New Blog Series from Dr. Ed
We Are All Patients: The First in a Series for the Empowered Patient
Once upon a time we all lived in a mythical city much like Lake Wobegon where the men were hardworking, the women were strong, and all the children were above average. And almost everyone had a primary care physician: Marcus Welby, MD, or Dr. Kildare.
The family doc delivered the children, cared for the entire family from cradle to grave, showed up at the doorstep the same day you phoned, his black satchel in hand, and was a beloved member of the community.
Most were men, in solo practice, and they handled the vast majority of general medical issues. Everything you needed for what ails you was contained in that black bag. And in his gentle manner. Sometimes the doc was paid in cash or chickens. Or promises. Nobody was denied care. No insurance company decided a course of treatment.
For a complex problem there was the infrequent referral to a hospital for an X-ray or to a specialist, typically in a nearby city, and surgery, if necessary, was performed by a general surgeon. In most cases, if you were hospitalized, the family practice physician would see you in the hospital in the morning and then return to his outpatient practice and then make rounds in the evening.

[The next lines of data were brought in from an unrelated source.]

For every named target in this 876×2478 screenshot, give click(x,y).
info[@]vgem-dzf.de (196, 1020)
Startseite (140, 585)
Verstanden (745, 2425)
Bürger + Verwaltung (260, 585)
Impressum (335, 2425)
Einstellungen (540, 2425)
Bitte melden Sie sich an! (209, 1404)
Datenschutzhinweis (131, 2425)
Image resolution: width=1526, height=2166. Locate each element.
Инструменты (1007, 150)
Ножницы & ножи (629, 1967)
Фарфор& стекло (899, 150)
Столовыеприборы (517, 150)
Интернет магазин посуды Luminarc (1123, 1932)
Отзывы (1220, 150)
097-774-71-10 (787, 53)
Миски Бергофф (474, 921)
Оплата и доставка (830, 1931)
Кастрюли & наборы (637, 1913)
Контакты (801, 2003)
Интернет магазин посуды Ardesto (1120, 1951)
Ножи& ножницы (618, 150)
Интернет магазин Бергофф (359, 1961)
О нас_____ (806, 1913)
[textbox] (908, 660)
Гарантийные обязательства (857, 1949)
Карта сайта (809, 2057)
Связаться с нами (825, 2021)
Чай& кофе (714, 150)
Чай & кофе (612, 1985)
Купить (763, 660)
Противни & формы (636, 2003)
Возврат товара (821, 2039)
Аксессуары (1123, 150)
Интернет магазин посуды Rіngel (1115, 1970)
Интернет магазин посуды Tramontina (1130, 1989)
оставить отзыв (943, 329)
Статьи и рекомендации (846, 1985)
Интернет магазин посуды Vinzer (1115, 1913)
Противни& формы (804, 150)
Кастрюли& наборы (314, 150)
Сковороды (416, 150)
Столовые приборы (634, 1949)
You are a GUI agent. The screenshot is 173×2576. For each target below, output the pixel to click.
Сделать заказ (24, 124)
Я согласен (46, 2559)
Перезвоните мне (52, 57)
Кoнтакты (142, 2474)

There was a sense of comfort and security seeing that familiar face walk in the room. The skill set in terms of medications and diagnostic testing was relatively rudimentary, but in most circumstances, patients and families were satisfied and life was good.
But then something changed.
It's difficult to remember exactly when, but I suspect it was sometime in the 1980s. At that time, an explosive development of imaging interventions such as the CT scan and other technical advances dramatically accelerated the cost of care. With such exponential growth of medical information came an armada of highly technical subspecialists, many of whom performed some type of intervention and who often knew very little about the patient as a person.
Rather than seeing that familiar family practice doc, hospitalized patients would be evaluated by hospitalists—a specialty practice of physicians who worked only in hospitals. So now we have a situation where that patient/physician relationship has been devalued because it is not a cost-effective method of delivering care. And life-and-death decisions about management take place between relative strangers.
Let’s say you have a bad knee or cancer tumor that requires surgery. A surgeon walks into the hospital room or exam room. You’ve never met this surgeon. Yet over the course of just a few minutes, in some circumstances, the surgeon outlines a procedure that could have significant short- and long-term risks including death and disability. No options are presented. No less-invasive physical therapy for a knee, just a whisk away to total knee replacement. No chemo or radiation options to shrink a tumor first.
How can a patient make such serious decisions, in minutes, without Dr. Welby, that family doc who knows your whole family, with an insurance company peering over your shoulder and determining what is covered and what is not? With pressure to decide? Now.
I am adding a new dimension to my blog posts. I will take you on a tour behind the curtain of healthcare. I’ll give you a look under the hood of medical practice today. We are all patients, and we need to understand the hierarchy of the medical establishment. We need to understand the thought process and the decision-making of physicians, and we need to understand the financial incentives or disincentives in the delivery of healthcare. Your life may depend on it.
This series of blog posts (and an eventual book to accompany my previous book, How Not to Be My Patient) is not an indictment or critique of the system. This is an MRI scan of the healthcare profession so you, an empowered patient, can make responsible decisions for the most precious gifts you have: the gift of health and well-being.